Working smarter is the objective. Utilizing technology to perform monotonous tasks allows for more personalized, better patient care. If we can free up certain time-consuming and low-risk tasks for automation, we open up additional avenues for growth and improvement. Here are some ways in which automation works to our advantage:  

  • Calculations. Especially involving large data sets. The AI may perform calculations and solve problems faster than a human. An example is the ability for computer programs to process complex radiological studies such as CT and MRI in a matter of minutes, when the previous process required hours.
  • Consistency and Performance. Once it is developed, the AI may perform the same function repeatedly with nearly 100% consistency. In contrast, the interrater reliability of determinations made by humans rarely reaches 100%, and is often much below this. As an example, the goal for interrater reliability of secondary review by physician advisor for the determination of inpatient versus observation services, is 95%; unfortunately, this goal is infrequently achieved.
  • Increased Monitoring. Programs may run 24/7, and provide nearly continuous monitoring, depending on their design and function. In the setting of Health Level Seven International’s (HL7) Fast Healthcare Interoperability Resources (FHIR), the AI may monitor for certain triggers or events that are of interest to Utilization Management (UM), such as the placement of an inpatient order. In contrast, the typical case manager, with 20+ patients, may screen each case only one or two times per day. 

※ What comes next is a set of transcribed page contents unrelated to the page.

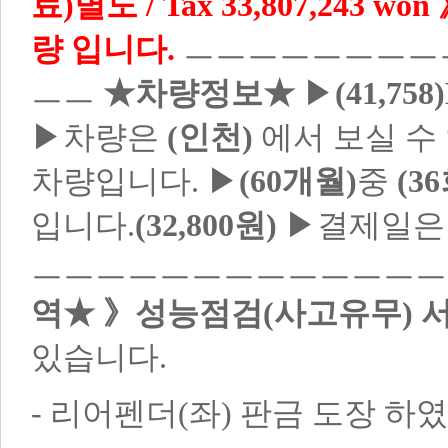
료)별도 / Tax 33,807,243 won
량 입니다.
ㅡㅡㅡㅡㅡㅡㅡㅡ
ㅡㅡ
★차량정보★
▶
(41,75
▶차량은
(인천)
에서 보실 수 
차량입니다. ▶
(60개월)
중
(3
입니다.
(32,800원)
▶결제일은
ㅡㅡㅡㅡㅡㅡㅡㅡㅡㅡㅡㅡ
역★ 》성능점검(사고유무) 
있습니다.
- 리어펜더(좌) 판금 도장 하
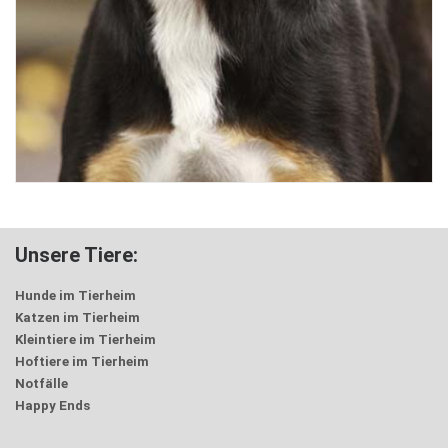
Unsere Tiere:
Hunde im Tierheim
Katzen im Tierheim
Kleintiere im Tierheim
Hoftiere im Tierheim
Notfälle
Happy Ends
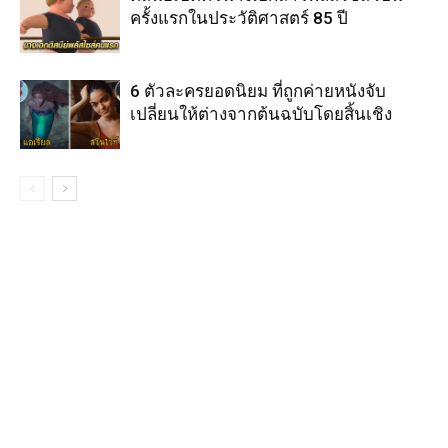
ครั้งแรกในประวัติศาสตร์ 85 ปี
6 ตัวละครยอดนิยม ที่ถูกค่ายหนังจับ
เปลี่ยนให้ต่างจากต้นฉบับโดยสิ้นเชิง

  • Cost. Beyond its initial development, most AI programs have little to no maintenance costs. In contrast, providing UM staff 24/7 to cover all cases, is (although, we may personally disagree) cost prohibitive for hospitals.
  • Accuracy. In certain instances, AI may be more accurate than the UM team. It is unreasonable to expect a human to constantly maintain an up-to-date knowledge base of all the rules and regulations of UM, including the variations by payer, by state, and by other factors. Despite my 20+ years in UM I cannot recite all the elements of national coverage determinations, local coverage determinations, variations by state of Medicaid rules, etc.

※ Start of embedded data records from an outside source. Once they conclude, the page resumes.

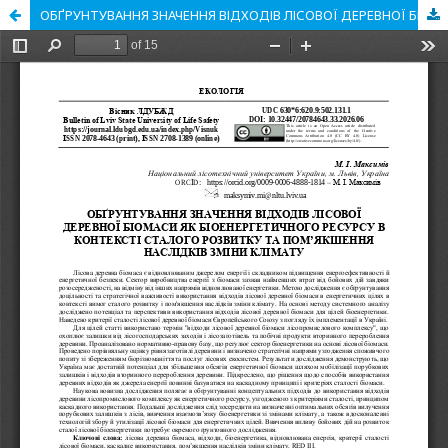
ОБҐРУНТУВАННЯ ЗНАЧЕННЯ ВІДХОДІВ ЛІСОВОЇ ДЕРЕВНОЇ БІОМАСИ ЯК БІОЕНЕРГЕТИЧНОГО РЕСУРСУ В КОНТЕКСТІ СТАЛОГО РОЗВИТКУ ТА ПОМ’ЯКШЕННЯ НАСЛІДКІВ ЗМІНИ КЛІМАТУ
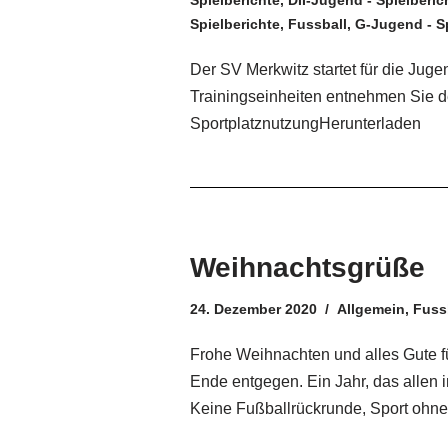
Spielberichte
,
DII-Jugend - Spielberic
Spielberichte
,
Fussball
,
G-Jugend - Sp
Der SV Merkwitz startet für die Jug
Trainingseinheiten entnehmen Sie d
SportplatznutzungHerunterladen
Weihnachtsgrüße
24. Dezember 2020
Allgemein
,
Fuss
Frohe Weihnachten und alles Gute fü
Ende entgegen. Ein Jahr, das allen 
Keine Fußballrückrunde, Sport ohne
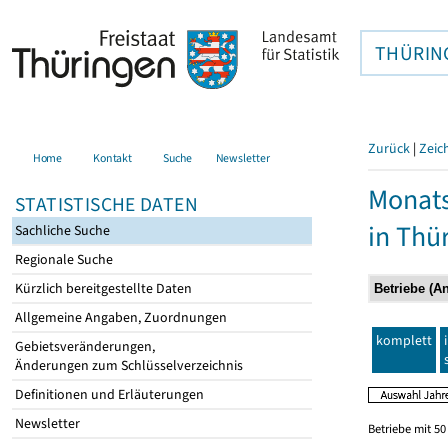
THÜRIN
Zurück
|
Zeic
Home
Kontakt
Suche
Newsletter
Monats
STATISTISCHE DATEN
in Thü
Sachliche Suche
Regionale Suche
Kürzlich bereitgestellte Daten
Allgemeine Angaben, Zuordnungen
komplett
Gebietsveränderungen,
Änderungen zum Schlüsselverzeichnis
Definitionen und Erläuterungen
Newsletter
Betriebe mit 5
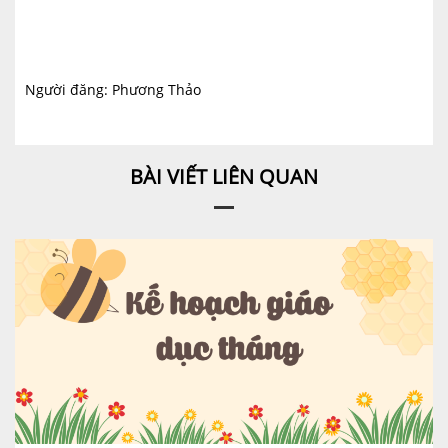
Người đăng: Phương Thảo
BÀI VIẾT LIÊN QUAN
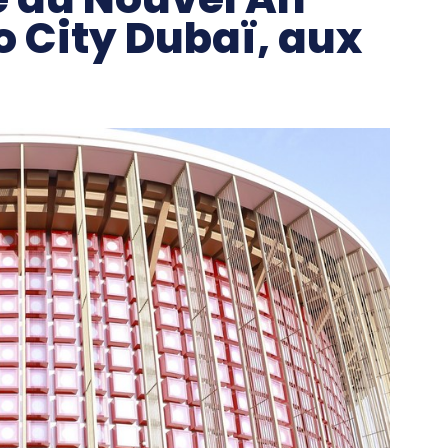
po City Dubaï, aux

  • Depth. Depending on its structure, AI may have access to a larger and wider data set than it’s human counterpart. In UM this may translate to the knowledge of an updated insurance policy, awareness that the patient was hospitalized at another facility within the past few days, or that a prior authorization was obtained for inpatient status.
AI BIAS

Algorithms are only as good as those who program and create them. They will only deliver the results derived from their design. This means that unintended bias may creep into the system and lead to unexpected results. Examples of these include:

  • Coverage Bias. When developing an AI algorithm, it is critical to ensure that the training data set (the information used to train the AI), includes cases representative of the population in which the AI will be used. As a simplified case example, here are some considerations for AI designed to determine the risk of myocardial infarction using the coronary calcium scores with a data set of young, healthy women in their 20s, but applied to the general population of a hospital.

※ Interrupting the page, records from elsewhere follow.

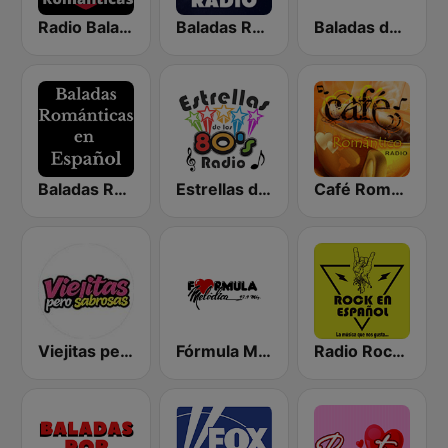
Radio Baladas Viejitas Románticas
Baladas Románticas Radio
Baladas del Recuerdo
Baladas Románticas en Español
Estrellas de los 80s
Café Romántico Radio
Viejitas pero Sabrosas Radio
Fórmula Melódica
Radio Rock en Español México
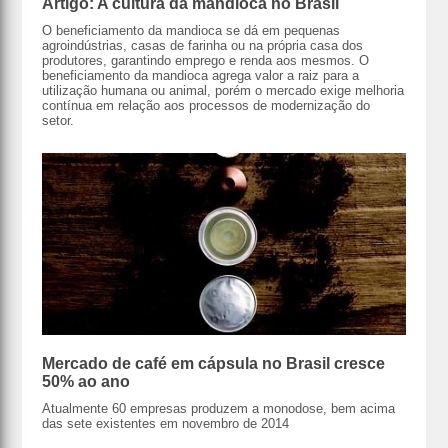
Artigo: A cultura da mandioca no Brasil
O beneficiamento da mandioca se dá em pequenas
agroindústrias, casas de farinha ou na própria casa dos
produtores, garantindo emprego e renda aos mesmos. O
beneficiamento da mandioca agrega valor a raiz para a
utilização humana ou animal, porém o mercado exige melhoria
contínua em relação aos processos de modernização do
setor.
Mercado de café em cápsula no Brasil cresce
50% ao ano
Atualmente 60 empresas produzem a monodose, bem acima
das sete existentes em novembro de 2014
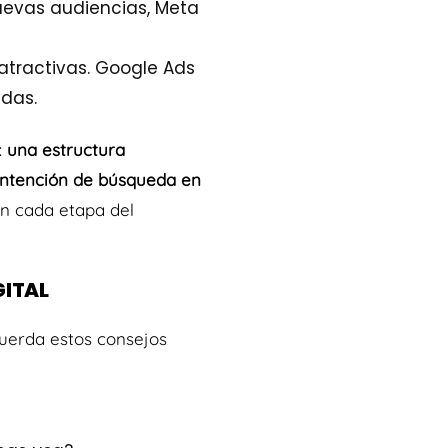
nuevas audiencias, Meta
atractivas. Google Ads
das.
:
una estructura
intención de búsqueda en
en cada etapa del
GITAL
cuerda estos consejos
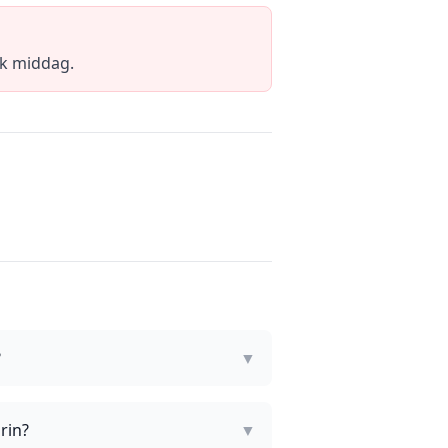
ik middag.
?
▼
rin?
▼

    • Consider the commercially available data sets used by UM on a daily basis, to determine the medical necessity of inpatient hospitalization. The criteria used to determine admission may include certain threshold values such as creatinine, or hemoglobin level. These values are typically derived from well sourced, peer-reviewed, scientific studies. However, these studies may not have included adequate representation of certain subpopulations (age, gender, race, etc.). In other words, the inclusion/exclusion criteria may not match the patient’s true clinical risk.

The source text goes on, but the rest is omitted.